Key Insights from the Front Lines

1. Automatic Denials Are Common

Multiple providers reported that many denials appear to be automatic or "batched" without proper review. One notable example: Cigna was recently investigated for allegedly auto-denying 300,000 claims without proper review. As one provider noted, "They're probably using 'AI' to deny it, which is probably just a random number generator that denies 70% of things outright."

2. The Human Cost is Real

Particularly concerning were stories about denials for cancer treatment. As one provider explained, "Chemotherapy also has been advancing rapidly. Now there are problems when new consensus guidelines suggest neoadjuvant chemo rather than resection... Insurance denies. Now you can wait and fight or bow to less optimal but more accessible therapy that isn't even necessarily cheaper."

3. Time is a Major Factor

Healthcare providers consistently reported spending significant time on appeals:

  • Writing prior authorizations
  • Receiving denials
  • Writing disputes
  • Faxing documentation
  • Making multiple follow-up calls
  • Arranging peer-to-peer reviews

Successful Strategies from Providers

Documentation is Key

Several providers mentioned developing systems to improve their approval rates:

  • Keeping detailed records of all communications
  • Using specific terminology that insurance companies respond to
  • Building a library of successful appeal letters
  • Employing ChatGPT to help draft appeal letters
  • Maintaining templates for common scenarios

External Help is Available

Many providers mentioned outsourcing the appeals process:

  • Revenue cycle management companies
  • Dedicated prior authorization staff
  • Pharmacists specifically hired for authorization management
  • Third-party services that specialize in appeals

Looking Forward

The discussion reveals a healthcare system struggling with administrative burden, but also shows providers developing innovative solutions.
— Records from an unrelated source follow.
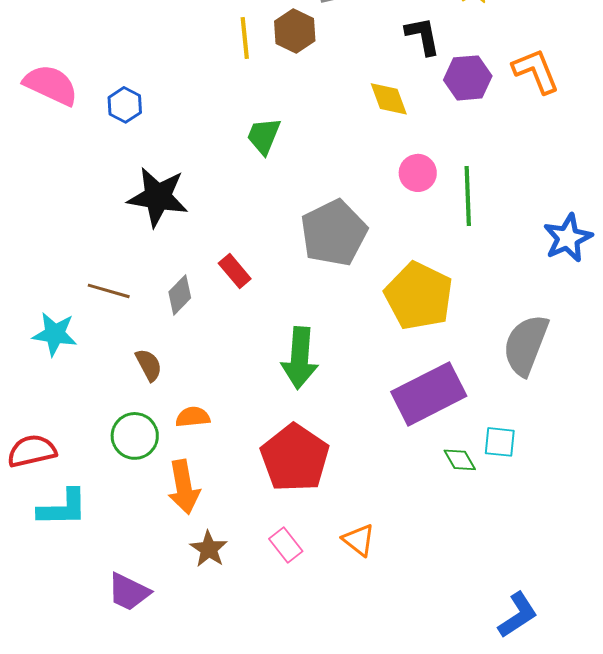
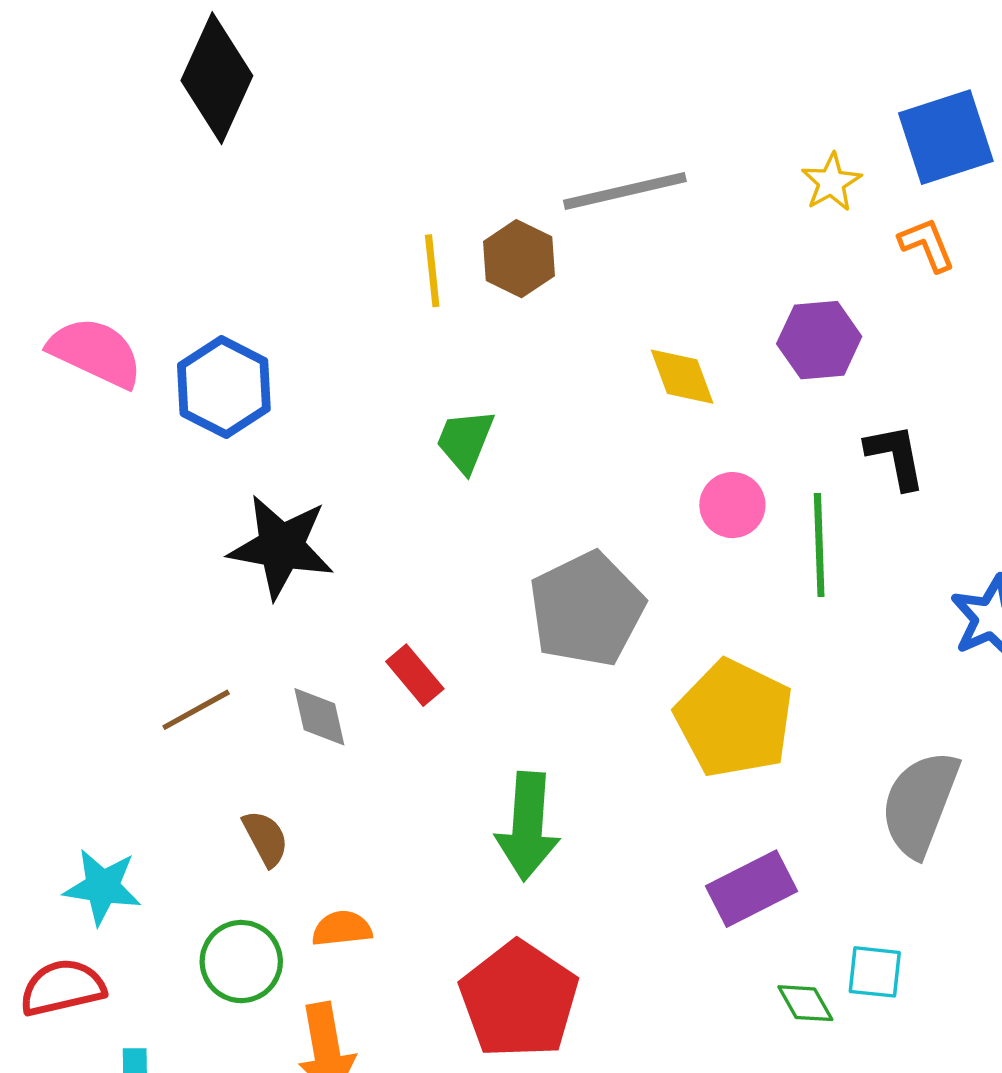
black L-shape: (423, 36) -> (896, 456), moved
orange L-shape: (536, 71) -> (927, 245), moved, size x0.7
blue hexagon: (125, 105) -> (224, 387), size x1.6
brown line: (109, 291) -> (196, 710), turned -45
gray diamond: (180, 295) -> (319, 717), turned -57
cyan star: (55, 334) -> (102, 887), moved
purple rectangle: (429, 394) -> (752, 889), size x0.7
Many are calling for systemic changes:

  • Standardization of the prior authorization process
  • Penalties for inappropriate denials
  • Automated approval for routine care
  • Reform of the peer-to-peer review process

Final Thoughts

While the current prior authorization system creates significant challenges, healthcare providers are finding ways to navigate it successfully. The key seems to be persistent advocacy combined with efficient systems for managing the appeals process. As one provider summed it up: "If I thought I could remove a year from an insurance company's executive's life on a per appeal basis, I'd probably appeal 100% of them."